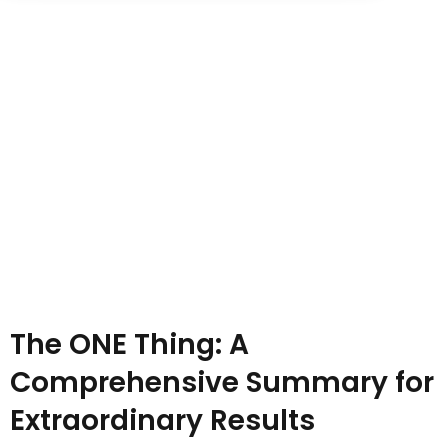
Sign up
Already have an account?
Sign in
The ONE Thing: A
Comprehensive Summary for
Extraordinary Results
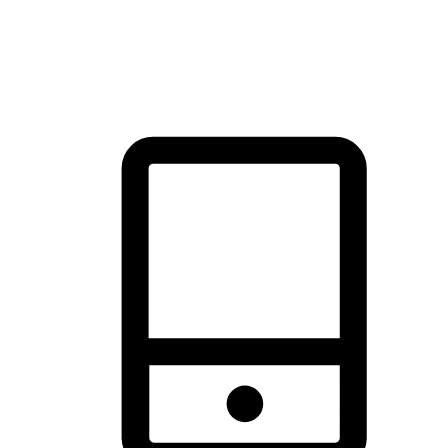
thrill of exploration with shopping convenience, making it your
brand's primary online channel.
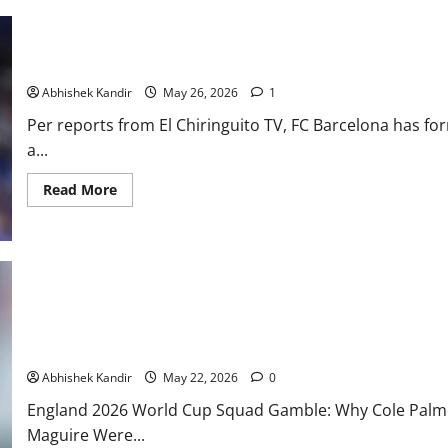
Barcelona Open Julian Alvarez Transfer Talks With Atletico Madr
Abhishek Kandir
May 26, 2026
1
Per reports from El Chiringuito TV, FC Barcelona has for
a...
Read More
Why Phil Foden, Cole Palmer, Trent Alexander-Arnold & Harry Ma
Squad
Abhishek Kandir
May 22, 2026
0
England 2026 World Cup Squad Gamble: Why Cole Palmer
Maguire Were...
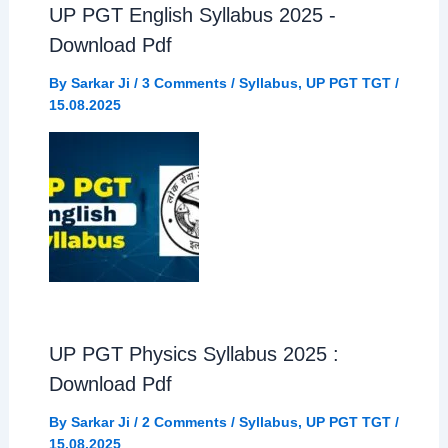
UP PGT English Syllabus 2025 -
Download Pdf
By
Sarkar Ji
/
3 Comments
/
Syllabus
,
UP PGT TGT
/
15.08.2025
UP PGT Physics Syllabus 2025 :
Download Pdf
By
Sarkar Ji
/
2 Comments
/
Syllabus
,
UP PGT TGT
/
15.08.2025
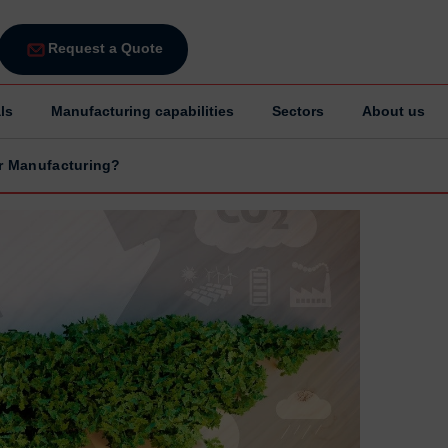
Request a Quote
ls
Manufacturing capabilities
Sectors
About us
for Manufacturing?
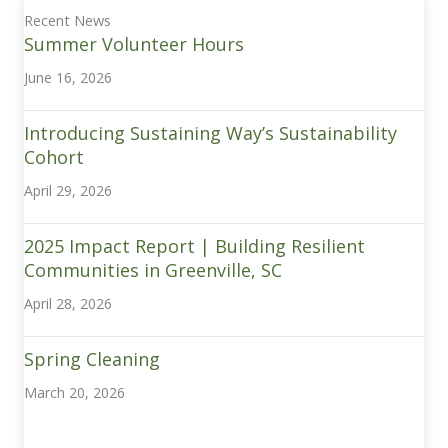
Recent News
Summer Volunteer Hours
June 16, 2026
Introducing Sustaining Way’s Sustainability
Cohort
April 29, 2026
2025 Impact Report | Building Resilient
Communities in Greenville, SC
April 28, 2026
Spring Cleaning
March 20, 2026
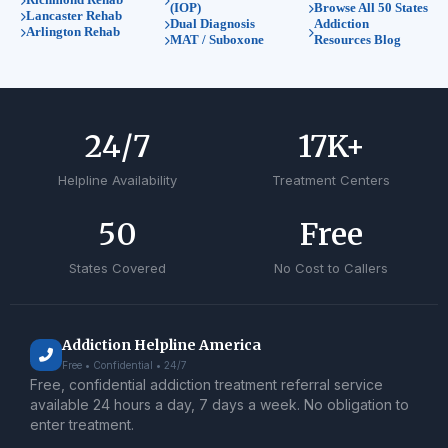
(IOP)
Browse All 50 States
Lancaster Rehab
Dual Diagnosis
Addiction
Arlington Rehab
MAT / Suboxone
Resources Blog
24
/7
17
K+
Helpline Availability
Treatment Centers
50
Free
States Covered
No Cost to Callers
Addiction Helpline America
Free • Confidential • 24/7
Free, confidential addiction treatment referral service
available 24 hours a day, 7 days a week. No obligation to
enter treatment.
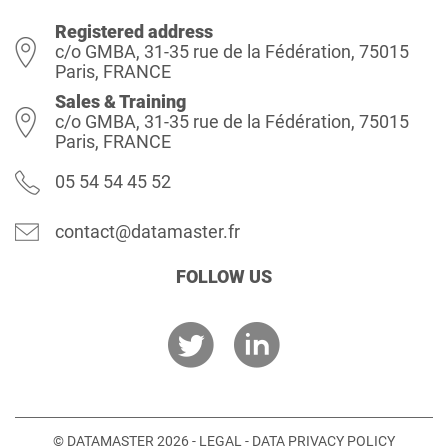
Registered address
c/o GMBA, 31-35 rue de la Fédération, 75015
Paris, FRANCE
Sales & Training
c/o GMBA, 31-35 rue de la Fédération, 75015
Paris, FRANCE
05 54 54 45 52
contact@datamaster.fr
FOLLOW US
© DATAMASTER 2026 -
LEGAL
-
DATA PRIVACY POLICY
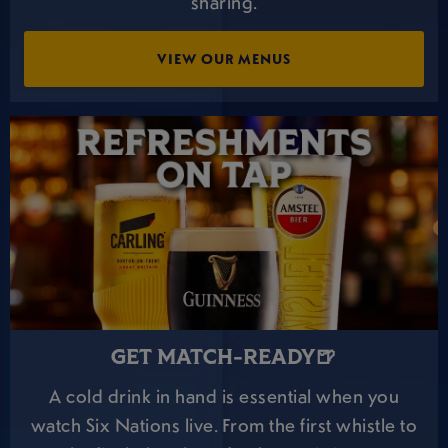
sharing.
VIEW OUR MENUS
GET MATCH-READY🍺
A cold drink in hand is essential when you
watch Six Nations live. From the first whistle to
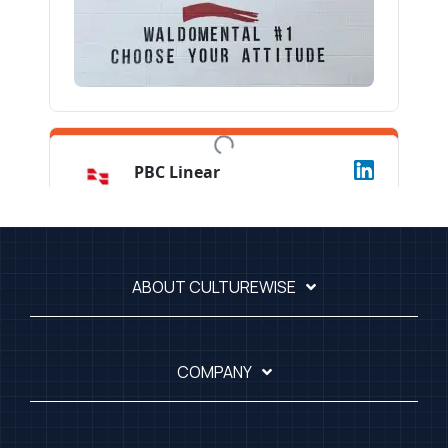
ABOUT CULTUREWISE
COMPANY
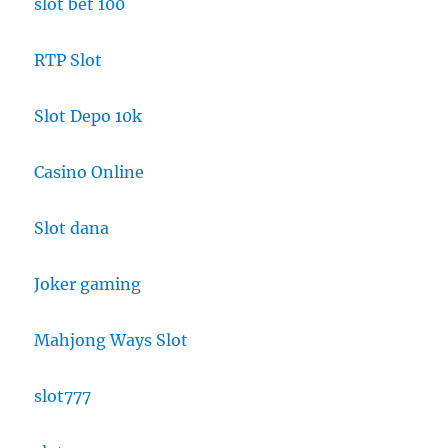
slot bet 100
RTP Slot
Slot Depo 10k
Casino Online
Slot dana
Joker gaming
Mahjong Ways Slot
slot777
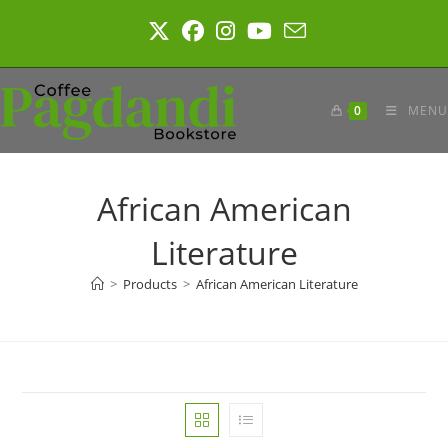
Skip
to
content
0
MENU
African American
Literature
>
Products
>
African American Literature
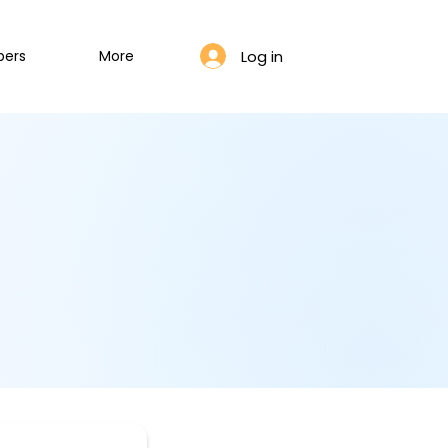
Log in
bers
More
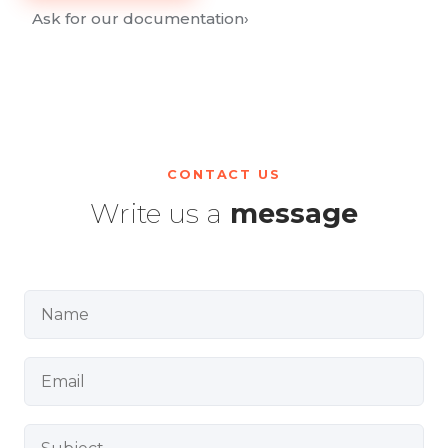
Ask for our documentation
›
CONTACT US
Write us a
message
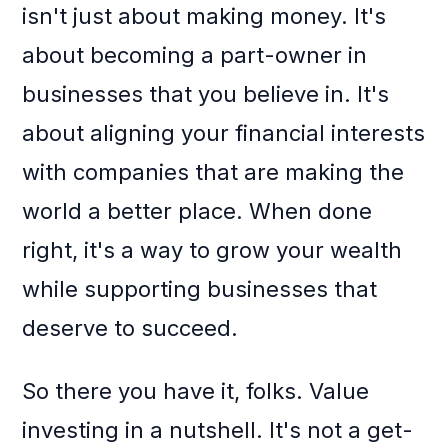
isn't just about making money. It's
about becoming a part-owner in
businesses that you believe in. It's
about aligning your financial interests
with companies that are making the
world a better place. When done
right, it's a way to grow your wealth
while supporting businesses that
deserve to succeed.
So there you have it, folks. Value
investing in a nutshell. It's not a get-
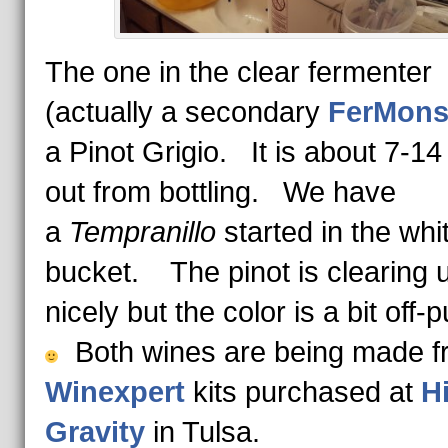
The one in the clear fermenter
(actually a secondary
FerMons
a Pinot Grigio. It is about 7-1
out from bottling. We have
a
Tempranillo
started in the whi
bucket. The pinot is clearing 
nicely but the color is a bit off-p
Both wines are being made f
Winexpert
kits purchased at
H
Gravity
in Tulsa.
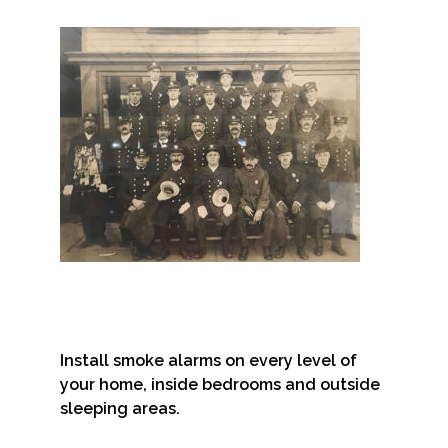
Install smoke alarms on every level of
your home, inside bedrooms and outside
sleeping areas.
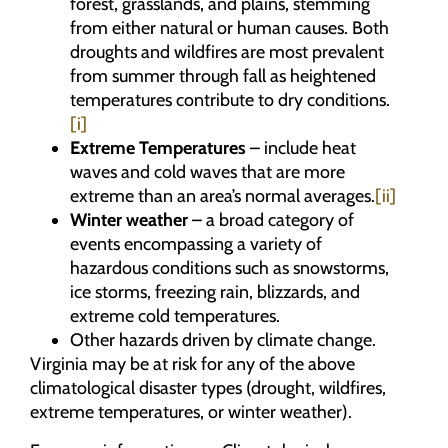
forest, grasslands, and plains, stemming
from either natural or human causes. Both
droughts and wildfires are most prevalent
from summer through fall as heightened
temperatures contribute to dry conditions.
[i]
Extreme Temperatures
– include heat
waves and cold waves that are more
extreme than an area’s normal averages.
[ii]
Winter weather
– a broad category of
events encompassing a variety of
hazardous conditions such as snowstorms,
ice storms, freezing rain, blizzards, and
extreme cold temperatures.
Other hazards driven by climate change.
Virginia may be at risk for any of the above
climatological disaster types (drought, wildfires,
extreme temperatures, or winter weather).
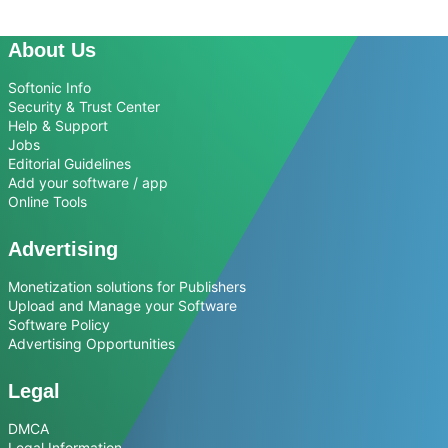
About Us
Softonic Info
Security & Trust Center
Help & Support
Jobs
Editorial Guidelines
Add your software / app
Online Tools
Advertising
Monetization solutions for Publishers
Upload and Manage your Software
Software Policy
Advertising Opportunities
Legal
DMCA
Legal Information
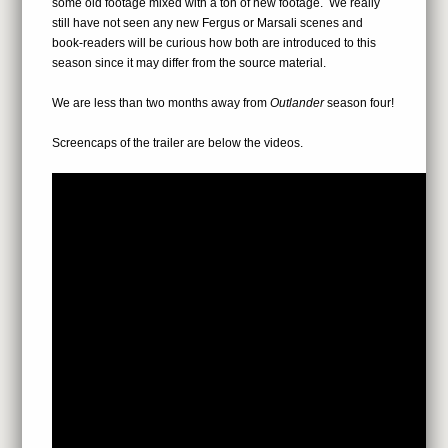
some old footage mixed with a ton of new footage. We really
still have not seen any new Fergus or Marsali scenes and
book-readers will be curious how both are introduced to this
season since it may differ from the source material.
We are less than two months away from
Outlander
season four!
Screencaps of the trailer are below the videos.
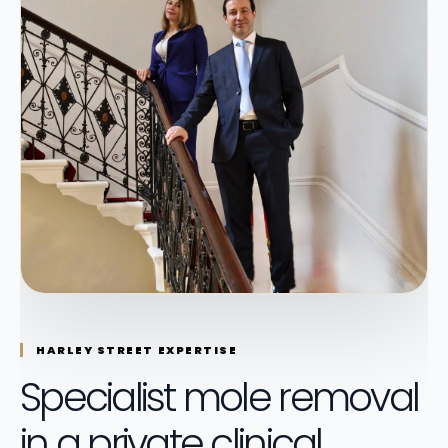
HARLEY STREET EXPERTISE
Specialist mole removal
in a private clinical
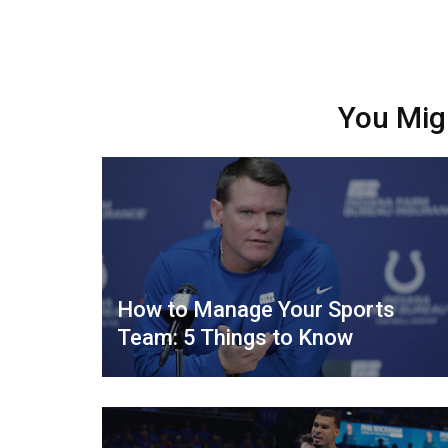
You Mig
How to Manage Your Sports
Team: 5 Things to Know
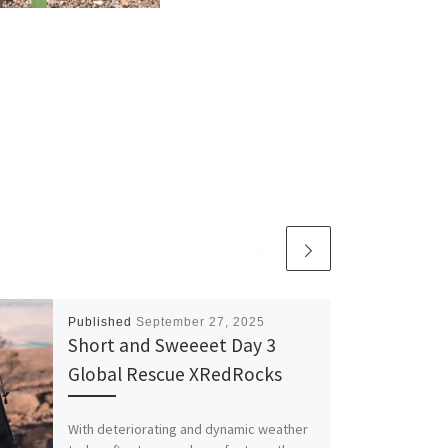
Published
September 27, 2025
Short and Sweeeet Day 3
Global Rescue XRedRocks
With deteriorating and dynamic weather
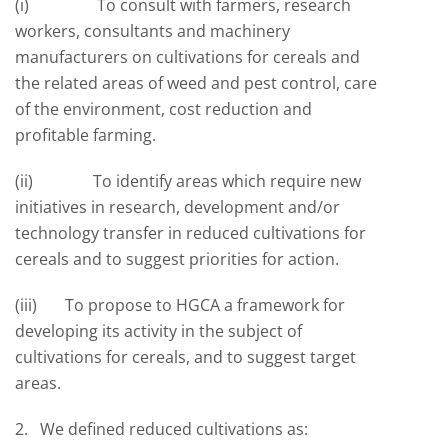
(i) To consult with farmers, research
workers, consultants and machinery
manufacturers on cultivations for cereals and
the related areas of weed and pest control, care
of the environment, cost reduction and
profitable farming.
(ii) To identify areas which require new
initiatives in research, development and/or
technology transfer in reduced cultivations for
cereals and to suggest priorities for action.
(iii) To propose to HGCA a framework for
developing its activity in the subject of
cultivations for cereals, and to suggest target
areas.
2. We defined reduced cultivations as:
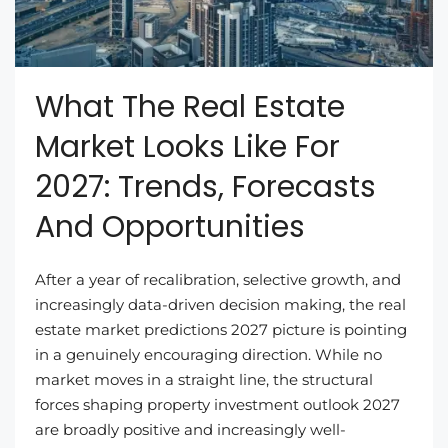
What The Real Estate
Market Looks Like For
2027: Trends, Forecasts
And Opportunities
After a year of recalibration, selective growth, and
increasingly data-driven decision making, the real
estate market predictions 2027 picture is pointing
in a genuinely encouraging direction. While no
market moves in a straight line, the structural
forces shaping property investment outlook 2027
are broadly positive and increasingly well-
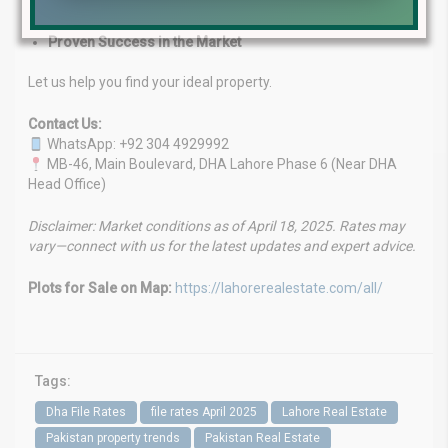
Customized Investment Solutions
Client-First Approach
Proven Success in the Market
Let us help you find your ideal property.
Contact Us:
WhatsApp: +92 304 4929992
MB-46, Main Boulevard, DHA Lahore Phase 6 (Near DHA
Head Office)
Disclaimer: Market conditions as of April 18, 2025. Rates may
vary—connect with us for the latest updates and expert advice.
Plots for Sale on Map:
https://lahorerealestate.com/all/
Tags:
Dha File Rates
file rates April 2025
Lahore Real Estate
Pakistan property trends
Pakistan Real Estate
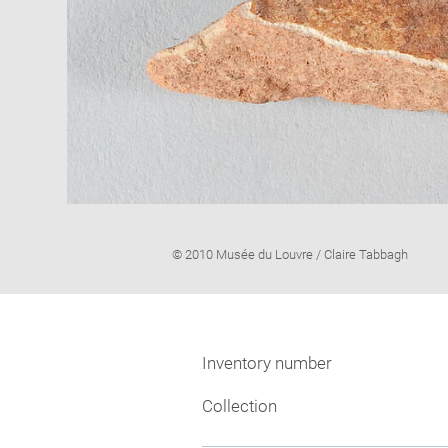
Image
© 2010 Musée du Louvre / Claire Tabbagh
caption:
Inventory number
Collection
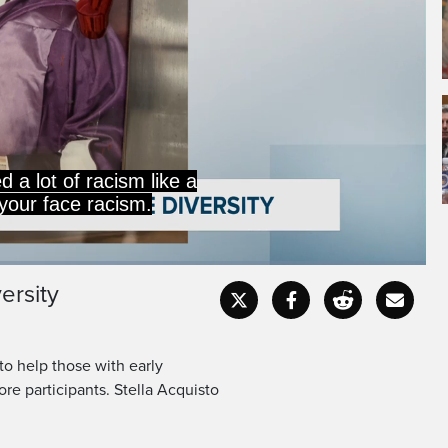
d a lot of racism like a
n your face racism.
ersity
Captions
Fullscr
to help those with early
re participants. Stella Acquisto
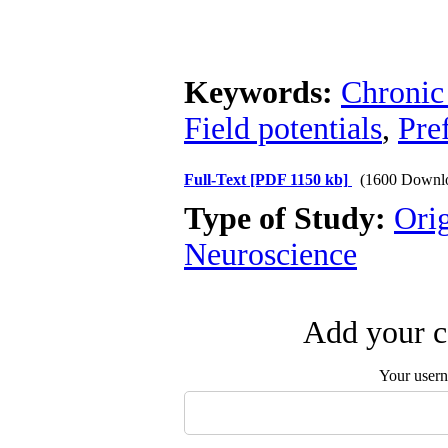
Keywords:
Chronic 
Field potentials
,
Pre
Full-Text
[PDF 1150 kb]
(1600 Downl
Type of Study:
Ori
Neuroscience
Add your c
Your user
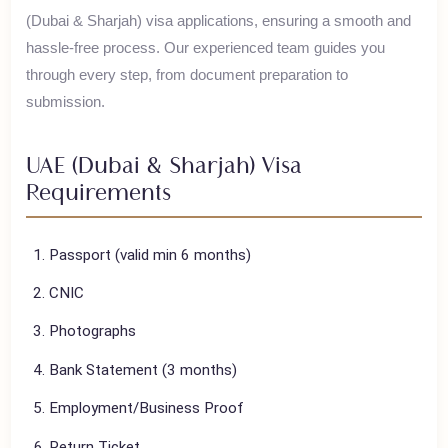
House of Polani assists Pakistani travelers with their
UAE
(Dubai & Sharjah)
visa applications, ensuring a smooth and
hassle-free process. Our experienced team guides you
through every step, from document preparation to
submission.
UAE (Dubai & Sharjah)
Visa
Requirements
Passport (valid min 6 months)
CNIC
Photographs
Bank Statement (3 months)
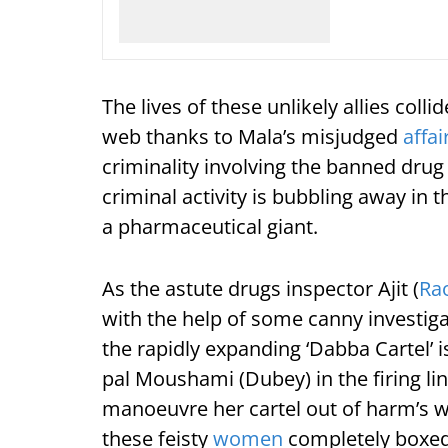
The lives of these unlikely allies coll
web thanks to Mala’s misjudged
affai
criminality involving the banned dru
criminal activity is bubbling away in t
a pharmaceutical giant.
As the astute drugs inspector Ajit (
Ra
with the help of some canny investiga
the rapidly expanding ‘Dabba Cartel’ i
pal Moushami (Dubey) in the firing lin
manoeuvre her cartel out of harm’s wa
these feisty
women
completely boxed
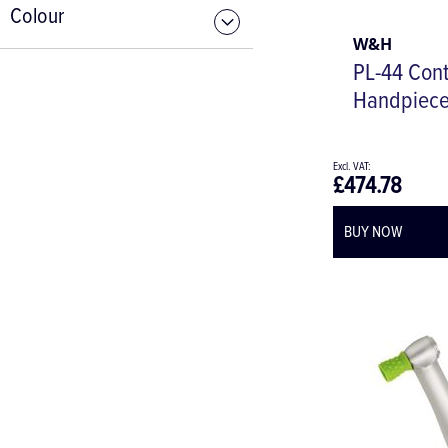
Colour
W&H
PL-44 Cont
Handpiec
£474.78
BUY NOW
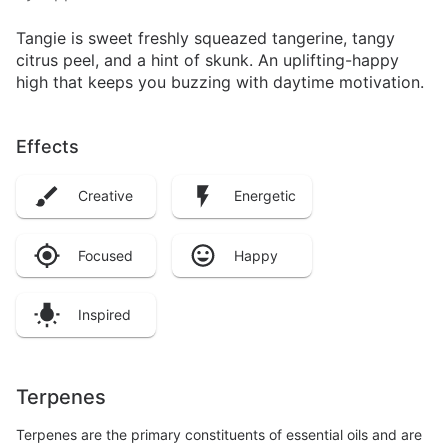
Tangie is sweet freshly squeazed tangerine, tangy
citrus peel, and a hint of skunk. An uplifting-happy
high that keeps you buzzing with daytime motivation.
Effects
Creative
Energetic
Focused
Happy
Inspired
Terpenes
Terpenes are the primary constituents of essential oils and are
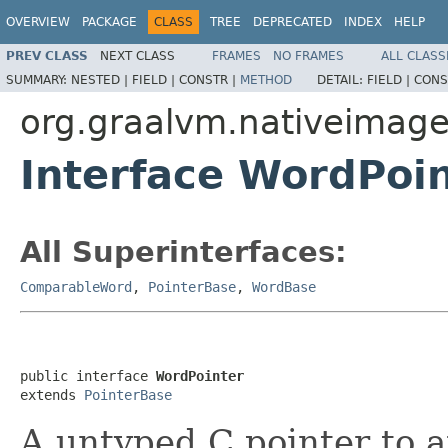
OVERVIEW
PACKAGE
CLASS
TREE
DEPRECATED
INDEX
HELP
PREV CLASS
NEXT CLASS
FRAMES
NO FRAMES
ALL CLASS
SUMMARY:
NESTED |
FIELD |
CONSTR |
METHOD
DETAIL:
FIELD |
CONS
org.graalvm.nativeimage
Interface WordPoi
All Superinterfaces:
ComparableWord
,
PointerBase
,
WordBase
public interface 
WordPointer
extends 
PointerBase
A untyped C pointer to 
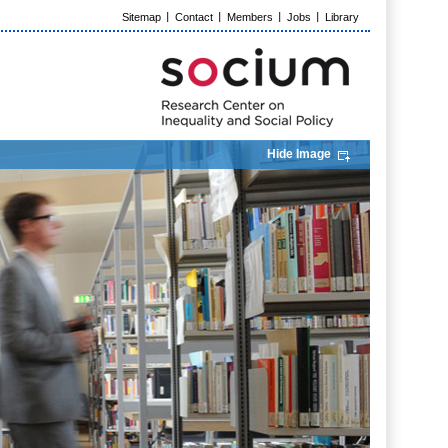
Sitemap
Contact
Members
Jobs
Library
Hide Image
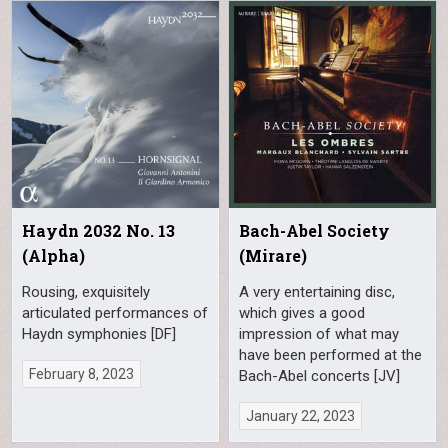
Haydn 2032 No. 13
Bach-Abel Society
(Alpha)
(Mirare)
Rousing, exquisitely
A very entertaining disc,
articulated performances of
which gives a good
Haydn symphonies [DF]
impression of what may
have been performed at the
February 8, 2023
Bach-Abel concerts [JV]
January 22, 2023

━━━━

:: WORK ITEM ::
A bare number is the whole answer: the tally of lines in the listing above that include "reduced".

:: EXERCISE RESULT ::
2